Extracted records:

--------------------

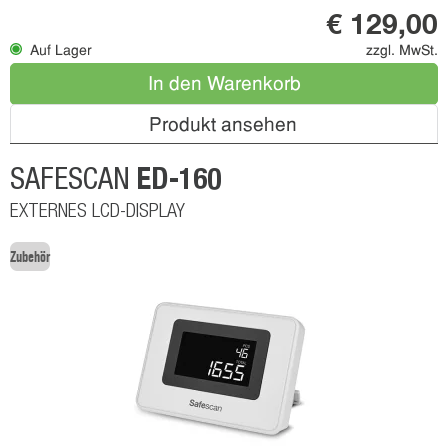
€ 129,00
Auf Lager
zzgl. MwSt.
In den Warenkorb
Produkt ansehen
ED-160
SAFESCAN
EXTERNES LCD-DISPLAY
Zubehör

--------------------

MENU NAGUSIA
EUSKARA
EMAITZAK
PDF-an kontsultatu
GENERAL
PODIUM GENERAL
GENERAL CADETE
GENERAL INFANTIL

--------------------

__Required action__: Return a word-for-word copy of the lines above from the one holding "PDF-an kontsultatu" through the one holding "GENERAL INFANTIL", with both of them included and nothing besides.

__Solution__:
PDF-an kontsultatu
GENERAL
PODIUM GENERAL
GENERAL CADETE
GENERAL INFANTIL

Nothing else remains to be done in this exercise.